I like Kimmelman’s comparison of Zumthor with some of the high visibility starchitects we read about constantly:
As the designer of some of the subtlest and most admired buildings of the last quarter-century, Zumthor has hardly been toiling in obscurity. But he has eschewed the flamboyant, billboard-on-the-skyline, globe-trotting celebrity persona, setting himself apart from, and in his own mind clearly somewhat above, some of his more famous colleagues. His works, even from the most superficial perspective, differ from Frank Gehry’s or Zaha Hadid’s or Jean Nouvel’s or Norman Foster’s, for starters, because they are not flashy: they often don’t grab you at all at first glance, being conceived from the inside out, usually over many painstaking years. Moreover, because Zumthor runs a small office and doesn’t often delegate even the choice of a door handle, he hasn’t taken on many projects, and most of the ones he has completed aren’t very big.
And later, this passage:
I’ve heard Zumthor’s detractors respond to this sort of argument by saying he’s a Swiss clockmaker. They stress that he thrives in a small pond but that the rough-and-tumble of global-scaled 21st-century projects demands a more flexible and grander vision. It is true that his projects are not enormous; there is an intimacy to his work. At places like Bregenz or the Bruder Klaus chapel, visitors respond not just to how his buildings look but also to their sounds, smells, to the light as it changes around them, even to the feel of the walls and floors — to what Zumthor has described as the “beautiful silence that I associate with attributes such as composure, self-evidence, durability, presence and integrity, and with warmth and sensuousness as well.”
Zumthor is easy to compare with Louis Kahn and for good reason. His artistic proclivities and perfectionistic style sound familiar for those of us who are Kahn fans. He talks about being influenced by the work of sculptors Richard Serra, Walter De Maria and Michael Heizer, and he also references Joseph Beuys. “With Beuys,” Zumthor explained, “my interest has had to do with the mythology and sensuousness of his materials, the importance of his personal life in his art. He was looking at objects with history, with a past.”

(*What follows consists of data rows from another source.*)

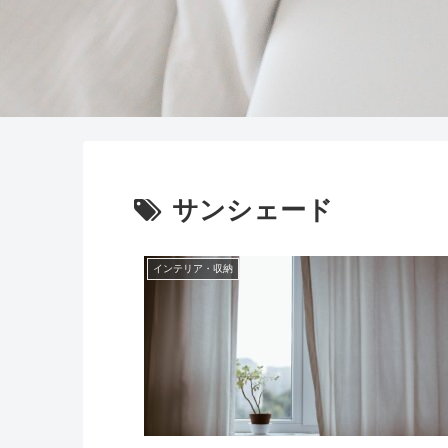
サンシェード
インテリア・収納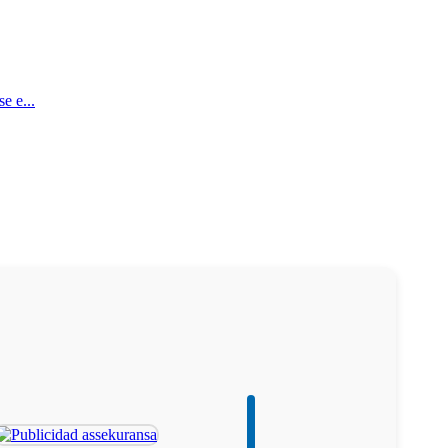
e e...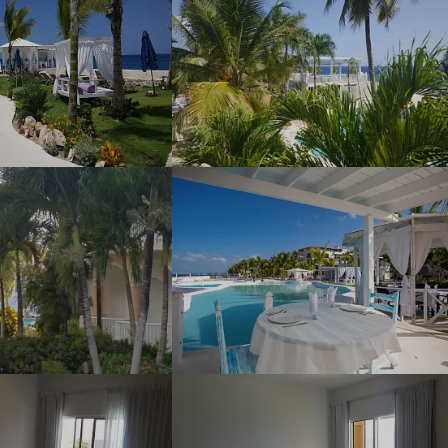
Наш девиз – «продаём то, что
видели сами». Наши
менеджеры проводят
регулярные инспекции отелей,
посещают семинары и
рекламные туры.
Мы проверяем
цены
Мы не продаём туры он-лайн.
Сначала наш менеджер
убедится в наличии тура по
указанной цене и только после
это связывается с клиентом.
Да! Это не современно, но зато
надёжно!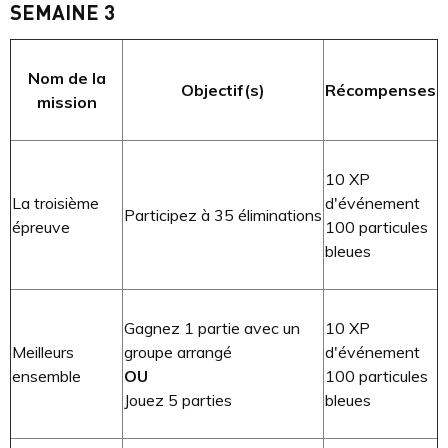
SEMAINE 3
Nom de la
Objectif(s)
Récompenses
mission
10 XP
La troisième
d'événement
Participez à 35 éliminations
épreuve
100 particules
bleues
Gagnez 1 partie avec un
10 XP
Meilleurs
groupe arrangé
d'événement
ensemble
OU
100 particules
Jouez 5 parties
bleues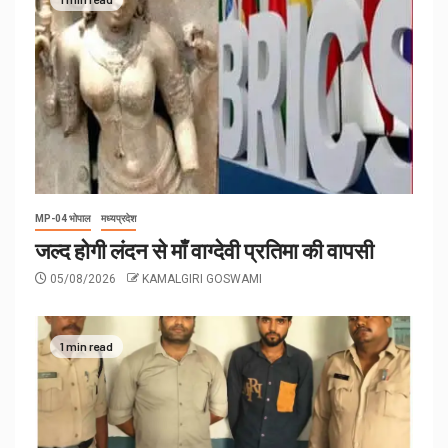
MP-04 भोपाल
मध्यप्रदेश
जल्द होगी लंदन से माँ वाग्देवी प्रतिमा की वापसी
05/08/2026
KAMALGIRI GOSWAMI
1 min read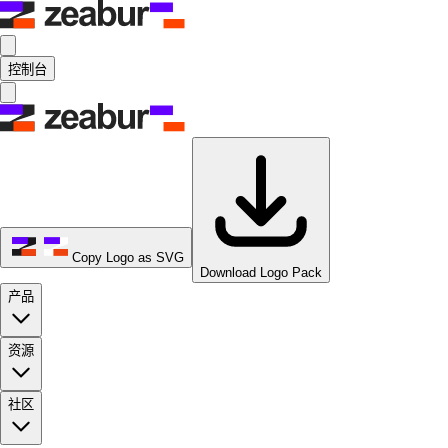
控制台
Copy Logo as SVG
Download Logo Pack
产品
资源
社区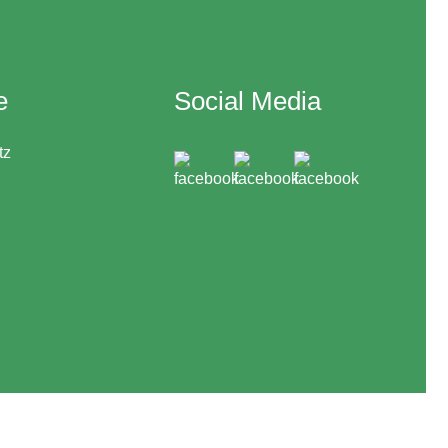
e
Social Media
tz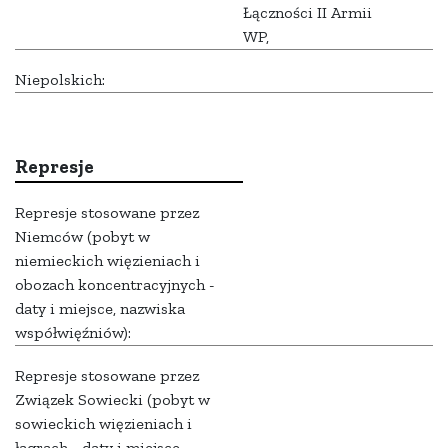
Łączności II Armii
WP,
Niepolskich:
Represje
Represje stosowane przez
Niemców (pobyt w
niemieckich więzieniach i
obozach koncentracyjnych -
daty i miejsce, nazwiska
współwięźniów):
Represje stosowane przez
Związek Sowiecki (pobyt w
sowieckich więzieniach i
łagrach - daty i miejsce,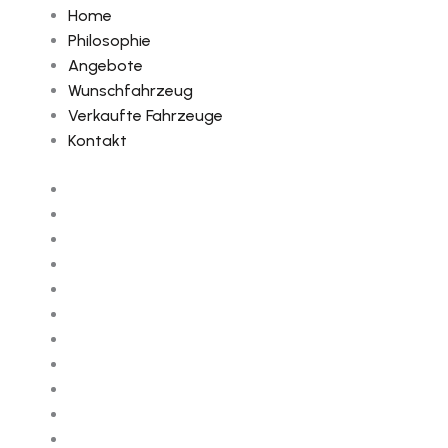
Home
Philosophie
Angebote
Wunschfahrzeug
Verkaufte Fahrzeuge
Kontakt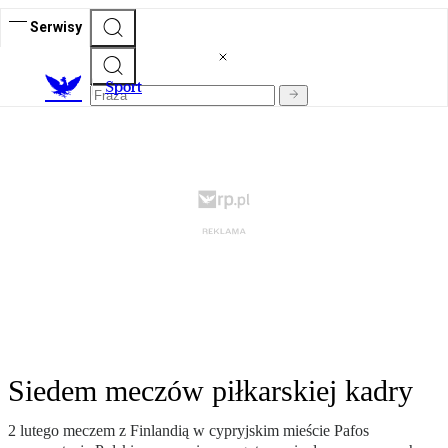
Serwisy
S
port
Siedem meczów piłkarskiej kadry
2 lutego meczem z Finlandią w cypryjskim mieście Pafos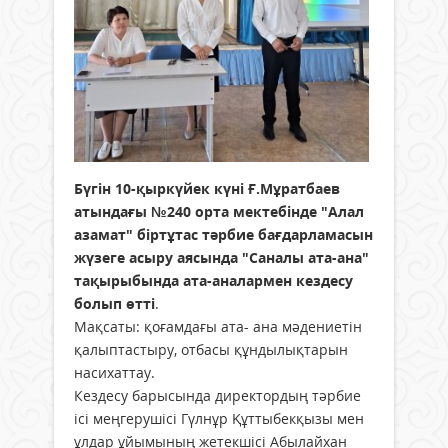
Бүгін 10-қыркүйек күні Ғ.Мұратбаев
атындағы №240 орта мектебінде "Алал
азамат" біртұтас тәрбие бағдарламасын
жүзеге асыру аясында "Саналы ата-ана"
тақырыбында ата-аналармен кездесу
болып өтті
.
Мақсаты: қоғамдағы ата- ана мәдениетін
қалыптастыру, отбасы құндылықтарын
насихаттау.
Кездесу барысында директордың тәрбие
ісі меңгерушісі Гүлнұр Құттыбекқызы мен
ұлдар ұйымының жетекшісі Абылайхан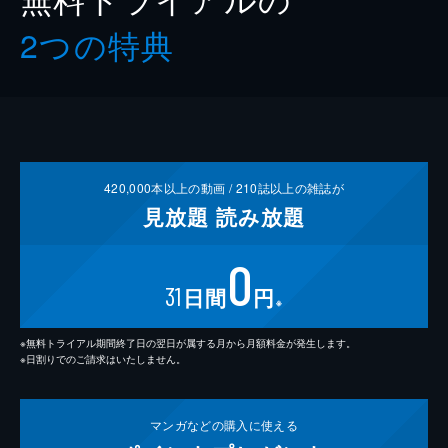
2つの特典
420,000
本以上の動画 /
210
誌以上の雑誌が
見放題
読み放題
0
31
日間
円
※
※無料トライアル期間終了日の翌日が属する月から月額料金が発生します。
※日割りでのご請求はいたしません。
マンガなどの
購入に使える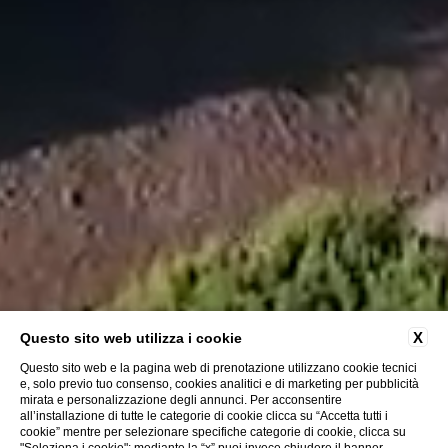
X
Questo sito web utilizza i cookie
Questo sito web e la pagina web di prenotazione utilizzano cookie tecnici
e, solo previo tuo consenso, cookies analitici e di marketing per pubblicità
mirata e personalizzazione degli annunci. Per acconsentire
all’installazione di tutte le categorie di cookie clicca su “Accetta tutti i
cookie” mentre per selezionare specifiche categorie di cookie, clicca su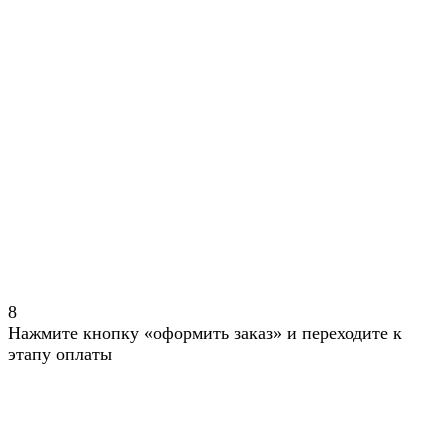
8
Нажмите кнопку «оформить заказ» и переходите к
этапу оплаты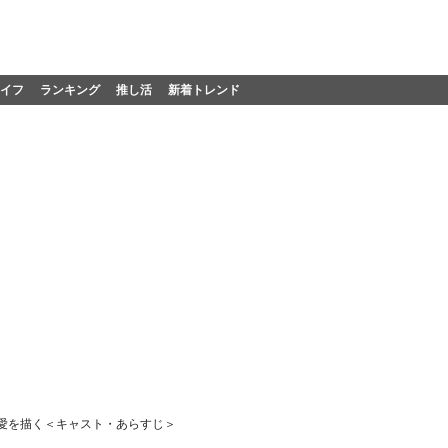
イフ
ランキング
推し活
新着トレンド
い愛を描く＜キャスト・あらすじ＞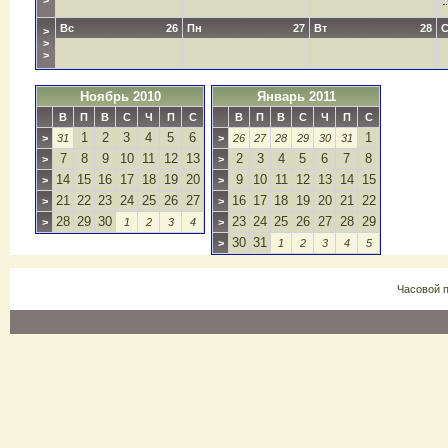
>
Вс
26
Пн
27
Вт
28
>
>
>
Ноябрь 2010
Январь 2011
В
П
В
С
Ч
П
С
В
П
В
С
Ч
П
С
1
2
3
4
5
6
1
>
31
>
26
27
28
29
30
31
7
8
9
10
11
12
13
2
3
4
5
6
7
8
>
>
14
15
16
17
18
19
20
9
10
11
12
13
14
15
>
>
21
22
23
24
25
26
27
16
17
18
19
20
21
22
>
>
28
29
30
23
24
25
26
27
28
29
>
1
2
3
4
>
30
31
>
1
2
3
4
5
Часовой 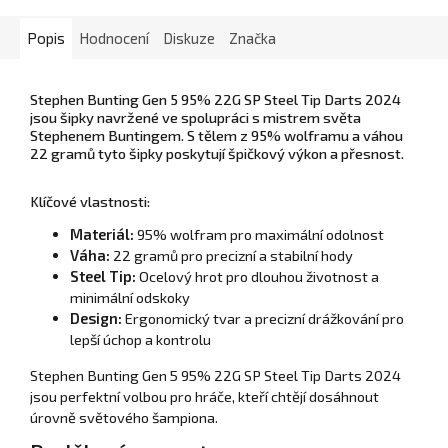
Popis
Hodnocení
Diskuze
Značka
Stephen Bunting Gen 5 95% 22G SP Steel Tip Darts 2024
jsou šipky navržené ve spolupráci s mistrem světa
Stephenem Buntingem. S tělem z 95% wolframu a váhou
22 gramů tyto šipky poskytují špičkový výkon a přesnost.
Klíčové vlastnosti:
Materiál:
95% wolfram pro maximální odolnost
Váha:
22 gramů pro precizní a stabilní hody
Steel Tip:
Ocelový hrot pro dlouhou životnost a
minimální odskoky
Design:
Ergonomický tvar a precizní drážkování pro
lepší úchop a kontrolu
Stephen Bunting Gen 5 95% 22G SP Steel Tip Darts 2024
jsou perfektní volbou pro hráče, kteří chtějí dosáhnout
úrovně světového šampiona.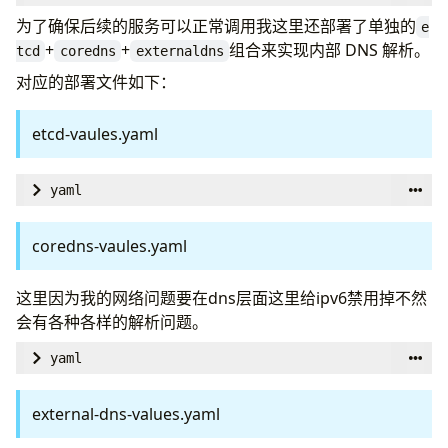
apiVersion
:
metallb.io/v1beta1
为了确保后续的服务可以正常调用我这里还部署了单独的
e
kind
:
IPAddressPool
+
+
组合来实现内部 DNS 解析。
tcd
coredns
externaldns
metadata
:
对应的部署文件如下：
name
:
default-pool
namespace
:
metallb
etcd-vaules.yaml
spec
:
addresses
:
- 
10.31.0.253
/32
yaml
- 
10.31.0.252
/32
global
:
security
:
coredns-vaules.yaml
---
allowInsecureImages
:
true
apiVersion
:
metallb.io/v1beta1
image
:
这里因为我的网络问题要在dns层面这里给ipv6禁用掉不然
kind
:
L2Advertisement
registry
:
docker-proxy.plz.ac
会有各种各样的解析问题。
metadata
:
name
:
default-pool
yaml
clusterDomain
:
infra.homelab
namespace
:
metallb
auth
image
:
:
spec
:
rbac
repository
:
:
docker-proxy.plz.ac/coredns/coredns
external-dns-values.yaml
ipAddressPools
:
serviceType
enabled
:
:
false
LoadBalancer  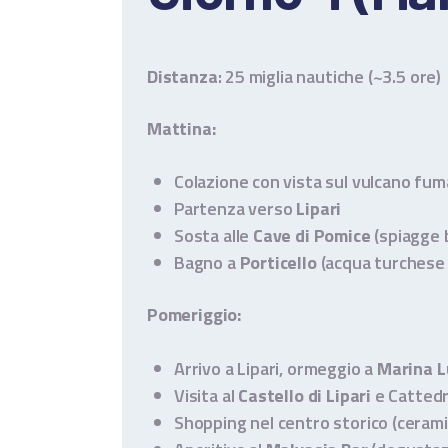
Distanza
: 25 miglia nautiche (~3.5 ore)
Mattina:
Colazione con vista sul vulcano fu
Partenza verso
Lipari
Sosta alle
Cave di Pomice
(spiagge 
Bagno a
Porticello
(acqua turchese i
Pomeriggio:
Arrivo a Lipari, ormeggio a
Marina 
Visita al
Castello di Lipari
e Cattedr
Shopping nel centro storico (ceramic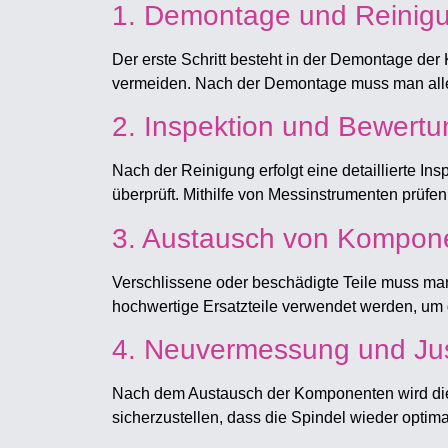
1. Demontage und Reinig
Der erste Schritt besteht in der Demontage der
vermeiden. Nach der Demontage muss man alle 
2. Inspektion und Bewertu
Nach der Reinigung erfolgt eine detaillierte I
überprüft. Mithilfe von Messinstrumenten prüfen
3. Austausch von Kompon
Verschlissene oder beschädigte Teile muss man
hochwertige Ersatzteile verwendet werden, um 
4. Neuvermessung und Jus
Nach dem Austausch der Komponenten wird die 
sicherzustellen, dass die Spindel wieder optima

The description and photos of Zumthor’s Vals spa hotel and baths are evocative and memorable. “The spa invests ordinary leisure-time bathing with a sacramental gravity. It lends existential weight to even the simplest, most banal rituals — walking from room to room, looking out a window, reclining on a bench, gazing up at the sky or hearing the splash of water and the echo of footsteps. Bathers move like supplicants through wet stone chapels,” writes Kimmelman. “Vals is not about an outside object,” says Zumthor. “It’s not about lap pools and slides and gadgets. It is about what happens inside, the bathing, oriented toward the ritual, as if in the Orient. It’s about water and stone and light and sound and shadow.”
A few more phrases from Zumthor that are worth pondering:
I think the chance of finding beauty is higher if you don’t work on it directly. Beauty in architecture is driven by practicality. This is what you learn from studying the old townscapes of the Swiss farmers. If you do what you should, then at the end there is something, which you can’t explain maybe, but if you are lucky, it has to do with life.
Solid wood has almost disappeared as too expensive, complicated and old-fashioned. I reintroduced it as a construction method here because it feels good to be with, to be in. You feel a certain way in a glass or concrete or limestone building. It has an effect on your skin — the same with plywood or veneer, or solid timber. Wood doesn’t steal energy from your body the way glass and concrete steal heat. When it’s hot, a wood house feels cooler than a concrete one, and when it’s cold, the other way around. So I preserved the wood-beam construction because of what it can do for your body.
I believe in the spiritual value of art, as long as it’s not exclusive. It is the same with architecture.